Der starke Sog endete und mit einem dumpfen Gefühl im Kopf fiel ich bewusstlos zu Boden wie ein gesprengter Turm.
Silia
Ich spürte wie das Mondlicht in meinen Geist tauchte. Wie es mich von innen heraus ausfüllte und mir seine Energie gab. Es war zwar nicht mit dem Licht der Sonne zu vergleichen, doch manchmal bevorzugte ich das sanfte Mondlicht. Es überwältigte mich nicht. Es war wie eine zärtliche Umarmung. So wie die von Mama und Papa. Sie glaubten, ich sei ein Kind und wüsste nicht viel von der Welt, aber da irrten sie sich. Ich ließ sie glauben, ich sei noch ein Kind. Eines, das unbeschwert lachte und keine Ahnung davon hatte, was da draußen vor sich ging.
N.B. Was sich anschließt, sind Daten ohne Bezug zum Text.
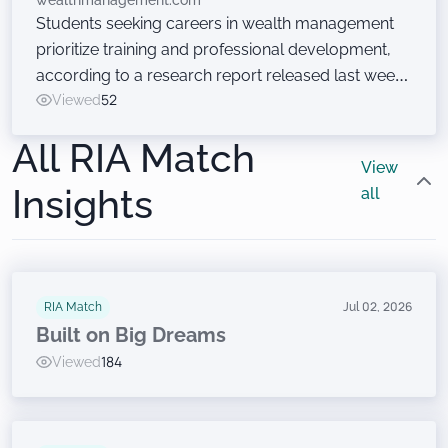
wealthmanagement.com
Students seeking careers in wealth management
prioritize training and professional development,
according to a research report released last week
at the Wealth Management EDGE conference. Just
Viewed
52
don’t ask them to sell financial products.
All RIA Match
View
Insights
all
RIA Match
Jul 02, 2026
Built on Big Dreams
Viewed
184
Sie wussten auch nicht, dass ich im Geiste wesentlich älter als sie alle zusammen war. Dennoch... Die Art, wie sie mich empfangen und mit bedingungsloser Liebe behandelt hatten, ließ mich wünschen, ich könnte wirklich ein erfreutes Leben als Kind führen. Zen verstand das. Obwohl er sehr jung war, hatte ihn das Leben schwer gezeichnet. Er hatte früh erwachsen werden müssen, wählte allerdings den Weg eines Kindes, um die Freude nicht zu verlieren. Ich würde auf ihn aufpassen. Ich würde das Versprechen halten, das ich ihm gegeben hatte. So wie ich auch weiterhin die Rolle der süßen, kleinen Silia spielen würde. Die Menschen um mich herum trugen genügend Lasten mit sich herum. Sie lungerten als kleine Schatten in ihren Augen, die das Licht trübten. Erst wenn der richtige Zeitpunkt gekommen war, würde ich mein wahres Gesicht zeigen.